Proposition n° 19 : Prévoir l'élaboration, dans chaque commune et avec le concours du préfet, de plans de secours adaptés aux risques prévisibles ou, du moins, de « fiches réflexes ». Ces documents devront être actualisés périodiquement.

l Etablir, en concertation avec les élus locaux, des plans de secours départementaux prenant en compte les plans de secours communaux.

  Proposition n° 20 : Prévoir une information transparente de l'Etat à l'attention des élus et de la population et la placer au cœur du dispositif de gestion de la crise. Associer étroitement les élus à la gestion de la crise et former les préfets et les élus à cette gestion.

  Proposition n° 21 : Doter le Centre opérationnel de gestion interministérielle des crises (COGIC) d'une cellule pouvant être chargée d'évaluer sur place la nature d'une catastrophe afin de déterminer sans délai, si nécessaire, la procédure exceptionnelle la plus adéquate.

  Proposition n° 22 : Renforcer les effectifs des unités militaires de sécurité civile.  

Proposition n° 23 : Conclure avec des entreprises spécialisées des conventions de mise à disposition urgente de logements provisoires.

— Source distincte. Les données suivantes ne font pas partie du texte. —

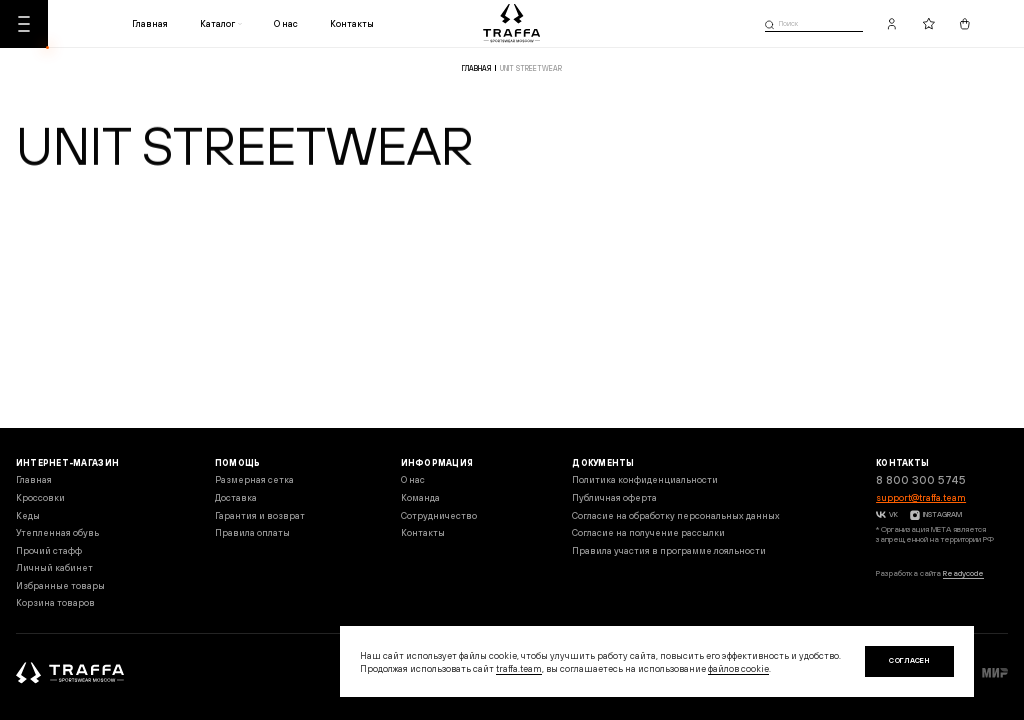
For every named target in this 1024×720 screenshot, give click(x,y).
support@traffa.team (921, 497)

  Proposition n° 24 : Rétablir une ligne budgétaire spécifique au sein du budget de l'Union européenne pour permettre une réponse rapide en cas de catastrophe naturelle dans un État membre et affirmer une solidarité européenne.

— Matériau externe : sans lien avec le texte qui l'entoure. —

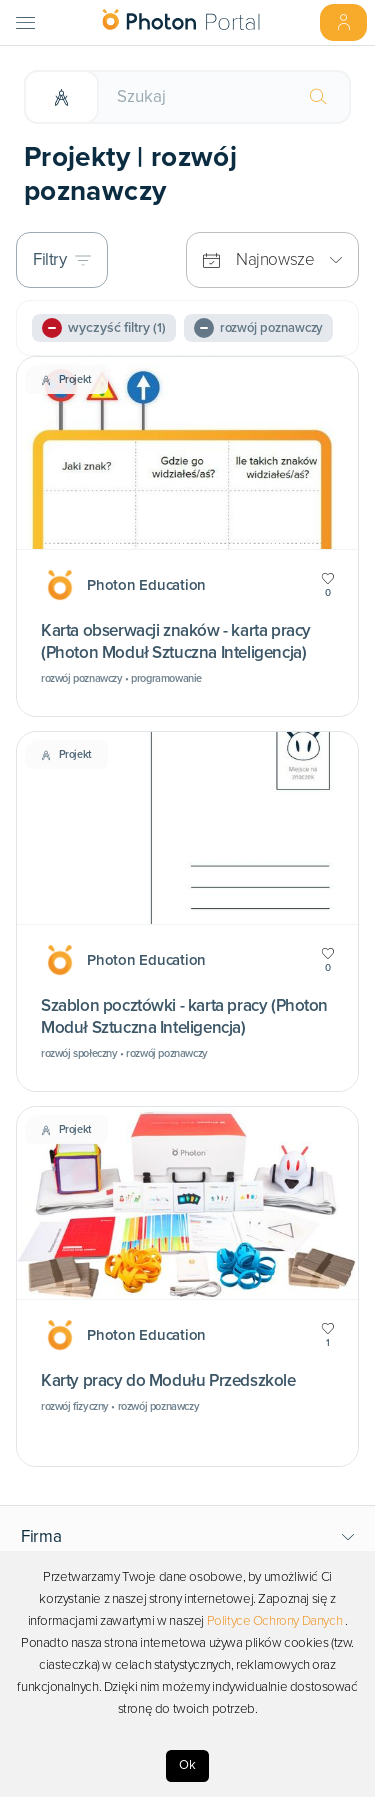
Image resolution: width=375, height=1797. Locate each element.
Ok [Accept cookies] (187, 1765)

  IV. INDEMNISER ET RÉPARER

  Proposition n° 25 : Prévoir, en liaison avec les assureurs, une meilleure information des populations résidant dans des zones à risques, sur la double nécessité de s'assurer et de réactualiser régulièrement ledit contrat.

  Proposition n° 26 : Permettre aux entreprises dont le chiffre d'affaires sur l'année a baissé substantiellement en raison d'une catastrophe naturelle intervenue à proximité, même en l'absence de dommage physique direct, de faire jouer leur assurance « pertes d'exploitation ».

  Proposition n° 27 : Permettre aux assurés ayant un contrat sous-jacent avec une franchise inférieure à celle prévue en catastrophes naturelles de bénéficier de la franchise prévue au contrat sous-jacent.

  Proposition n° 28 : Rendre le taux de la surprime variable (dans une fourchette fixée par l'Etat), librement négocié par l'assureur et l'assuré en fonction des efforts de prévention entrepris.

  Proposition n° 29 : Encourager l'assureur et l'assuré à se mettre d'accord sur un programme de petits travaux peu coûteux avec l'instauration d'une légère décote de l'indemnisation s'ils n'étaient pas réalisés contrairement aux engagements de l'assuré.

      Proposition n° 30 : Poursuivre le recensement des bonnes pratiques en matière de construction face au risque d'inondation. Engager une démarche de certification et subventionner les travaux correspondants sur le budget de l'Agence Nationale pour l'amélioration de l'habitat (ANAH).

  Proposition n° 31 : Obtenir de l'Etat qu'il s'engage sur le principe d'un financement à parité avec les agriculteurs du Fonds national de garantie contre les calamités agricoles et rééquilibrer en contrepartie la contribution des agriculteurs.

  Proposition n° 32 : Obtenir du Gouvernement le dépôt, sur les bureaux des assemblées, du rapport sur l'assurance-récolte qui aurait dû intervenir avant le 1er janvier 2000, assorti de propositions concrètes sur la mise en place de cette assurance. 

  Proposition n° 33 : Elargir les missions du Fonds de prévention contre les risques naturels majeurs au financement des « diagnostics vulnérabilité » d'entreprises situées sur des sites exposés à des risques de catastrophes naturelles et, éventuellement, de leur délocalisation.

 


[1] Certains de ces chiffres ne sont encore que provisoires.